REQUIRED ACTION >> Retype the data exactly, skipping any picture in it.

DATA TO EXAMINE >>

+++++

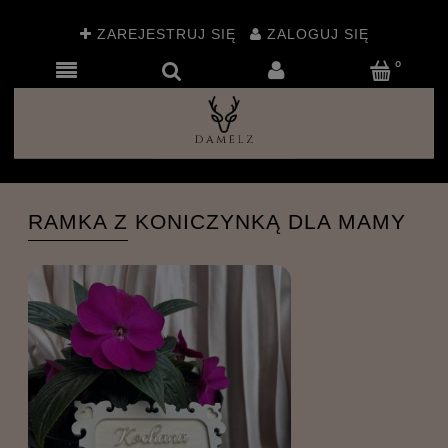
ZAREJESTRUJ SIĘ
ZALOGUJ SIĘ
RAMKA Z KONICZYNKĄ DLA MAMY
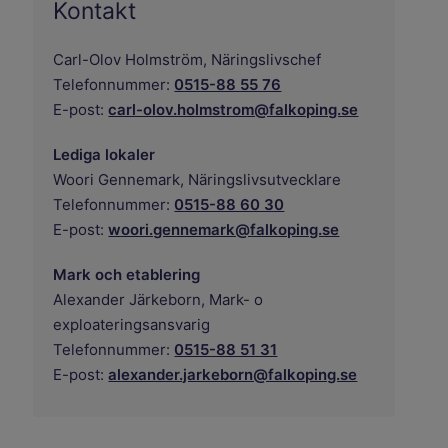
Kontakt
Carl-Olov Holmström,
Näringslivschef
Telefonnummer:
0515-88 55 76
E-post:
carl-olov.holmstrom@falkoping.se
Lediga lokaler
Woori Gennemark,
Näringslivsutvecklare
Telefonnummer:
0515-88 60 30
E-post:
woori.gennemark@falkoping.se
Mark och etablering
Alexander Järkeborn,
Mark- o
exploateringsansvarig
Telefonnummer:
0515-88 51 31
E-post:
alexander.jarkeborn@falkoping.se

+++++

SOLUTION TO THIS EXERCISE >>
ZAREJESTRUJ SIĘ
ZALOGUJ SIĘ
RAMKA Z KONICZYNKĄ DLA MAMY
Kontakt
Carl-Olov Holmström,
Näringslivschef
Telefonnummer:
0515-88 55 76
E-post:
carl-olov.holmstrom@falkoping.se
Lediga lokaler
Woori Gennemark,
Näringslivsutvecklare
Telefonnummer:
0515-88 60 30
E-post:
woori.gennemark@falkoping.se
Mark och etablering
Alexander Järkeborn,
Mark- o
exploateringsansvarig
Telefonnummer:
0515-88 51 31
E-post:
alexander.jarkeborn@falkoping.se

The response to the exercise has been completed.